> _TASK DESCRIPTION_:
Of the lines below, copy those that hold the word "with".

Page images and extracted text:
▼▼▼

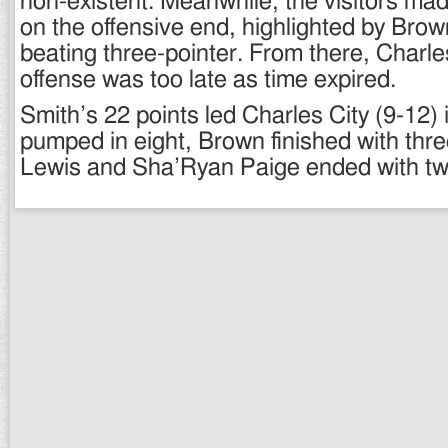
non-existent. Meanwhile, the visitors ma
on the offensive end, highlighted by Brow
beating three-pointer. From there, Charles
offense was too late as time expired.
Smith’s 22 points led Charles City (9-12) 
pumped in eight, Brown finished with thre
Lewis and Sha’Ryan Paige ended with tw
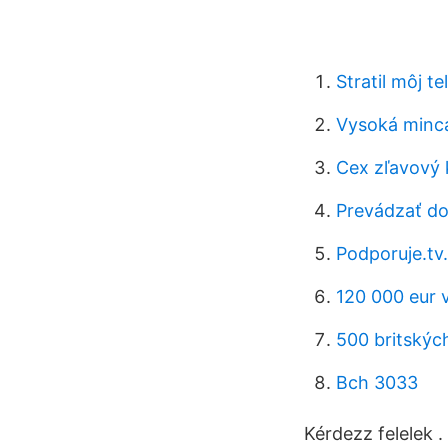
Stratil môj t
Vysoká minc
Cex zľavový 
Prevádzať do
Podporuje.tv.
120 000 eur 
500 britských
Bch 3033
Kérdezz felelek .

▲▲▲

> _ANSWER TO THE EXERCISE_:
pumped in eight, Brown finished with thre
Lewis and Sha’Ryan Paige ended with tw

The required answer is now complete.